The International Fuel Gas Code provisions provide many benefits, among which is the model code development process that offers an international forum for fuel gas technology professionals to discuss performance and prescriptive code requirements. This forum provides an excellent arena to debate proposed revisions. This model code also encourages international consistency in the application of provisions.


The first edition of the International Fuel Gas Code (1997) was the culmination of an effort initiated in 1996 by a development committee appointed by ICC and consisting of representatives of the three statutory members of the International Code Council at that time, including: Building Officials and Code Administrators International, Inc. (BOCA), International Conference of Building Officials (ICBO) and Southern Building Code Congress International (SBCCI) and the gas industry. The intent was to draft a comprehensive set of regulations for fuel gas systems and gas-fired appliances consistent with and inclusive of the scope of the existing mechanical, plumbing and gas codes. Technical content of the latest model codes promulgated by BOCA, ICBO, SBCCI and ICC and the National Fuel Gas Code (ANSI Z223.1) was utilized as the basis for the development. This 2009 edition presents the code as originally issued, with changes reflected in subsequent editions through 2006, and with code changes approved through the ICC Code Development Process through 2008 and standard revisions correlated with ANSI Z223.1-2009. A new edition such as this is promulgated every three years.

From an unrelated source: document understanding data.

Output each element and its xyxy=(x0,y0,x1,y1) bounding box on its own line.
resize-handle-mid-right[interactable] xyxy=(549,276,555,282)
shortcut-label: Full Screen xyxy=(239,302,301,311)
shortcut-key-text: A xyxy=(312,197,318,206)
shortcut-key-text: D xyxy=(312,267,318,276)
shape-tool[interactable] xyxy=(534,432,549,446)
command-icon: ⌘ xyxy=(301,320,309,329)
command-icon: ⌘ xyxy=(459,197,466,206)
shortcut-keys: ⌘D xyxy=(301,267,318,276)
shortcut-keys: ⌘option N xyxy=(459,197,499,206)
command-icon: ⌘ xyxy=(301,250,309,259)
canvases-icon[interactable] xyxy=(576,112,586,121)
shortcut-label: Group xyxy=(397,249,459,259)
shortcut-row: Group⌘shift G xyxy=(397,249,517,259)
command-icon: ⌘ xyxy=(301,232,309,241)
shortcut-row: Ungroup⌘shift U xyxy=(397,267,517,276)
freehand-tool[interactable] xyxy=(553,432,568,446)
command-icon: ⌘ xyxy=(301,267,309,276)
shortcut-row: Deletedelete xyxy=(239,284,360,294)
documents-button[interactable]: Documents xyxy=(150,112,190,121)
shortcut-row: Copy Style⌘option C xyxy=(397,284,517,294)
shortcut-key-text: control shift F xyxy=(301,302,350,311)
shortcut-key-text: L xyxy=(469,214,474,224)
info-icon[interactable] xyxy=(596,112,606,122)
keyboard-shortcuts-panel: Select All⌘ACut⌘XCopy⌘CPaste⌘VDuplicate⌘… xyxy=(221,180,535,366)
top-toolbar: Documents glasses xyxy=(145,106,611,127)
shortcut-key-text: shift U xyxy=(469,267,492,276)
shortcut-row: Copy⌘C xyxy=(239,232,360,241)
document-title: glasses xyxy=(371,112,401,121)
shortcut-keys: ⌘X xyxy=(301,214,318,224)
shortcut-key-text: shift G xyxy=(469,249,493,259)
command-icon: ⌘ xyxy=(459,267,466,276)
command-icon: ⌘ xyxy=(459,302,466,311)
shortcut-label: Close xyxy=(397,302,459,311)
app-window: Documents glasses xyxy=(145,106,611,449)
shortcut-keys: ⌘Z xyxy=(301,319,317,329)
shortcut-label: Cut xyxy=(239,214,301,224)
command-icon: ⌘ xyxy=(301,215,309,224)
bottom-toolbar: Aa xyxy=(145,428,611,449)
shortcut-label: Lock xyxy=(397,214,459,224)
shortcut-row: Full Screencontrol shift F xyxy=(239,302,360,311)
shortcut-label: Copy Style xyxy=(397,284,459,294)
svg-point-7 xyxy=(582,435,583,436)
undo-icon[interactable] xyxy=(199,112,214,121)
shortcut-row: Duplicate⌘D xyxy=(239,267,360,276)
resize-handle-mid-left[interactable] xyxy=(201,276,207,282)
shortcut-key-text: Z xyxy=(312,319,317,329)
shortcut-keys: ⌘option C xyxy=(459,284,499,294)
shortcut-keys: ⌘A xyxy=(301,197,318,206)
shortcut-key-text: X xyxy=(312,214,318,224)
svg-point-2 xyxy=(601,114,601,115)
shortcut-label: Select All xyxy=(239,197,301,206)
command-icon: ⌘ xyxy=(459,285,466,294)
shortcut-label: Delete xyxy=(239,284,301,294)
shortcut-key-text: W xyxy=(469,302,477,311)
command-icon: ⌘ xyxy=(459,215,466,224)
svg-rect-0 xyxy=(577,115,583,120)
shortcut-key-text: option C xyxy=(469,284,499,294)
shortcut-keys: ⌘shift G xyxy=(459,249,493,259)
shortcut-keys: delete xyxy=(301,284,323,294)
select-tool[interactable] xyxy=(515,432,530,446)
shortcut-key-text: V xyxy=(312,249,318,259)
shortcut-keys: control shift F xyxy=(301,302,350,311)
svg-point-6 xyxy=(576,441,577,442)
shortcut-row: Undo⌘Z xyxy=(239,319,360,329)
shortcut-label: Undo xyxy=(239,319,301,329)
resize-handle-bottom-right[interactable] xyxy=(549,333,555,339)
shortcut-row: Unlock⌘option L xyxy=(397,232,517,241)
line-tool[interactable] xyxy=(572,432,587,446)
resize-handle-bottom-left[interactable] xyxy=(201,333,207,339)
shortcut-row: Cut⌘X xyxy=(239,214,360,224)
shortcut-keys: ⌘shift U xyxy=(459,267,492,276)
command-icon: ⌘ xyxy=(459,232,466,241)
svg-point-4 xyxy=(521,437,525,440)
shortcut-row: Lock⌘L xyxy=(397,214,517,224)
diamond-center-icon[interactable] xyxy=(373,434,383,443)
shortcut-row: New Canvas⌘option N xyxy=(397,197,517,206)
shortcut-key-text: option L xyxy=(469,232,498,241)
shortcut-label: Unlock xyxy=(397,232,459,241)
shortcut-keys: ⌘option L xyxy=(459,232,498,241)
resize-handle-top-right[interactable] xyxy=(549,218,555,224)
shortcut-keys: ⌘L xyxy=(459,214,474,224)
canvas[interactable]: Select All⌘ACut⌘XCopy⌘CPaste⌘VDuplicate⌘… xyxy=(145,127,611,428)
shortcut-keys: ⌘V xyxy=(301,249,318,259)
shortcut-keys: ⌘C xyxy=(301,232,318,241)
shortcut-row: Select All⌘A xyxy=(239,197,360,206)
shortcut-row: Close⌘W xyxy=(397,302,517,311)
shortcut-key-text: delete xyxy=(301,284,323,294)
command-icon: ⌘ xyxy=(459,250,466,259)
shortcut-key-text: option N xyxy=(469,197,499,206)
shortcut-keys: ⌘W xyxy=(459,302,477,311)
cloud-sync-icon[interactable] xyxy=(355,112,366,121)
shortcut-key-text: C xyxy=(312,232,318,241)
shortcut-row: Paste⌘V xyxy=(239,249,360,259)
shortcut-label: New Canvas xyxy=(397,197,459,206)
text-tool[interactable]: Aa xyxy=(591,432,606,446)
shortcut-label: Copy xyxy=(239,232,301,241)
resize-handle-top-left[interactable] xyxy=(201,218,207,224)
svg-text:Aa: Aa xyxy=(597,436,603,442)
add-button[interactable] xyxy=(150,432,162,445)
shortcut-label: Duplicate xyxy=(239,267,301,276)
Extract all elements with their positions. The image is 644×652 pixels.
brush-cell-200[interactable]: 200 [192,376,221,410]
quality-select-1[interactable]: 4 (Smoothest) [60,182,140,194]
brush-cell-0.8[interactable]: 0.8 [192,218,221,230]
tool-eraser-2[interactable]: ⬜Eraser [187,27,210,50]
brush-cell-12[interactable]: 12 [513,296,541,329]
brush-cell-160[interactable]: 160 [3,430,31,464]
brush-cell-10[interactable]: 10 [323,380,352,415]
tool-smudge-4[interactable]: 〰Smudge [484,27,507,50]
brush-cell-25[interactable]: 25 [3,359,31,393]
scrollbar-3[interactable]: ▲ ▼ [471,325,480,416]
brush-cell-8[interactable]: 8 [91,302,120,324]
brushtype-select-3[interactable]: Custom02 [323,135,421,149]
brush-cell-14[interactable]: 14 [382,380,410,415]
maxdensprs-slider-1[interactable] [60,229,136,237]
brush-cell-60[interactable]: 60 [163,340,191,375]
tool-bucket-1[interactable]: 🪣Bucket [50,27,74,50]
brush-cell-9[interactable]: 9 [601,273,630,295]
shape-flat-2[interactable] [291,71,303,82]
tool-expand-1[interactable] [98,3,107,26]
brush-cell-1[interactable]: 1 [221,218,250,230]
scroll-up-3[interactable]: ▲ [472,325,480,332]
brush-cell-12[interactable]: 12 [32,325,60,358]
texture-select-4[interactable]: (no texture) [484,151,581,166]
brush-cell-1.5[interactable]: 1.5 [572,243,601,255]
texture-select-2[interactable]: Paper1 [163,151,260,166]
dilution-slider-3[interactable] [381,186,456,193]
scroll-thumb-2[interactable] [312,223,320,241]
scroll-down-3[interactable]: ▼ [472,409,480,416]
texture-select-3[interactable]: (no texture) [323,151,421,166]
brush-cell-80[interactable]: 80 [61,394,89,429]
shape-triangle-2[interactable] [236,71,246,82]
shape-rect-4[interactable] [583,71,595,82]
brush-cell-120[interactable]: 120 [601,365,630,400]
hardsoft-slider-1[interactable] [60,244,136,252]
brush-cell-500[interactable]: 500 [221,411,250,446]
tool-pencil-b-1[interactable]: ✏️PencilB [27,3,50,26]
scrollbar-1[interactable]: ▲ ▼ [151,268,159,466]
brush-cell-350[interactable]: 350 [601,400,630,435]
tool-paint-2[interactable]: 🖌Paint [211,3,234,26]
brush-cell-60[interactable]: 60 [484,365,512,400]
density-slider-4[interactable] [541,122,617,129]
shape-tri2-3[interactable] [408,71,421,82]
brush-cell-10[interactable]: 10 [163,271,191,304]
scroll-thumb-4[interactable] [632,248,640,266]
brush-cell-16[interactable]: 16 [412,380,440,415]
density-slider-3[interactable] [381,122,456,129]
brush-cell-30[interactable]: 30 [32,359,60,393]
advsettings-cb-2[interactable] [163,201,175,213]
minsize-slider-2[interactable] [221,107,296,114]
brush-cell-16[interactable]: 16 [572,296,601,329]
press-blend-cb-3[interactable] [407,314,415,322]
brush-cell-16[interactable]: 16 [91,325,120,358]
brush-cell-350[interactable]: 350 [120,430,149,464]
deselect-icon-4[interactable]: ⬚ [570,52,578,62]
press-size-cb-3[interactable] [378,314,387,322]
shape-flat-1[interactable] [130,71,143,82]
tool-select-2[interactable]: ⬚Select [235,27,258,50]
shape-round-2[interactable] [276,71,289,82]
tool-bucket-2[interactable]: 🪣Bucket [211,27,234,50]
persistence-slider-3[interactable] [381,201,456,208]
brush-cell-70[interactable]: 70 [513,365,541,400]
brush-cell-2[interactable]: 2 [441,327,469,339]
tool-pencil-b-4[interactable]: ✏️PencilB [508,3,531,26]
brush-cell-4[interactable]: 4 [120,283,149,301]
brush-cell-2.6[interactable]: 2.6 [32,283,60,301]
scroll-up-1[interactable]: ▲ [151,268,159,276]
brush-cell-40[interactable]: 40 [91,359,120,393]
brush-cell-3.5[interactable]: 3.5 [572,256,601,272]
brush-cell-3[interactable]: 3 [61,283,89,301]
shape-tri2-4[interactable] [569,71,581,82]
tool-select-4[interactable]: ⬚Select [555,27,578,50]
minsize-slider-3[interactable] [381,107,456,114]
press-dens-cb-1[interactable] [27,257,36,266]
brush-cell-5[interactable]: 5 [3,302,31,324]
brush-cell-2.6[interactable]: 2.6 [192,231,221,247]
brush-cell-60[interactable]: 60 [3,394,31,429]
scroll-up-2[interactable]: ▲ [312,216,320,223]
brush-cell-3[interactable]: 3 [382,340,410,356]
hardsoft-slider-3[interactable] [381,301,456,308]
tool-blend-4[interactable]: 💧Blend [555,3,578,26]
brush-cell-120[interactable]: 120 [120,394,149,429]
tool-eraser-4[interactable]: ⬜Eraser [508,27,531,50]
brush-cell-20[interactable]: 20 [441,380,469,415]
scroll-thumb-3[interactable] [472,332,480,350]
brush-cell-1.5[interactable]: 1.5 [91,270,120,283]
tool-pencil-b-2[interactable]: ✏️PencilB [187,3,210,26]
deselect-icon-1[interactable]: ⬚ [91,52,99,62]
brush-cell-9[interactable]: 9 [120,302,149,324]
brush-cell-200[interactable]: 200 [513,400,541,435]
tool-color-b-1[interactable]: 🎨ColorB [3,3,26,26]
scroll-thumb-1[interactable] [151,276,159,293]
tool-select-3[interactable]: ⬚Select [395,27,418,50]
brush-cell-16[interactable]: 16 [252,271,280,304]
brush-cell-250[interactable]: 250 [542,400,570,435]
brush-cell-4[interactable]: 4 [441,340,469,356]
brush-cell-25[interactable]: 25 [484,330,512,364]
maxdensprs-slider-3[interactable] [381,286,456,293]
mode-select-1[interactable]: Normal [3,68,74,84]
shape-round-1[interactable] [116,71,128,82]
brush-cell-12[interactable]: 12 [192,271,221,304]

This code is founded on principles intended to establish provisions consistent with the scope of a fuel gas code that adequately protects public health, safety and welfare; provisions that do not unnecessarily increase construction costs; provisions that do not restrict the use of new materials, products or methods of construction; and provisions that do not give preferential treatment to particular types or classes of materials, products or methods of construction.


The International Fuel Gas Code is segregated by section numbers into two categories — “code” and “standard” — all coordinated and incorporated into a single document. The sections that are “code” are designated by the acronym “IFGC” next to the main section number (e.g., Section 101). The sections that are “standard” are designated by the acronym “IFGS” next to the main section number (e.g., Section 304).


The International Fuel Gas Code is available for adoption and use by jurisdictions internationally. Its use within a governmental jurisdiction is intended to be accomplished through adoption by reference in accordance with proceedings establishing the jurisdiction’s laws. At the time of adoption, jurisdictions should insert the appropriate information in provisions requiring specific local information, such as the name of the adopting jurisdiction. These locations are shown in bracketed words in small capital letters in the code and in the sample ordinance. The sample adoption ordinance on page vii addresses several key elements of a code adoption ordinance, including the information required for insertion into the code text.


The International Fuel Gas Code is kept up to date through the review of proposed changes submitted by code enforcing officials, industry representatives, design professionals and other interested parties. Proposed changes are carefully considered through an open code development process in which all interested and affected parties may participate. The code development process of the International Fuel Gas Code is slightly different than the process for the other International Codes.

Proposed changes to text designated “IFGC” are subject to the ICC Code Development Process. For more information regarding the code development process, contact the Code and Standard Development Department of the International Code Council.

Proposed changes to text designated as “IFGS” are subject to the standards development process which maintains the National Fuel Gas Code (ANSI Z223.1). For more information regarding the standard development process, contact the American Gas Association (AGA) at 400 N. Capitol Street, N.W., Washington, DC 20001.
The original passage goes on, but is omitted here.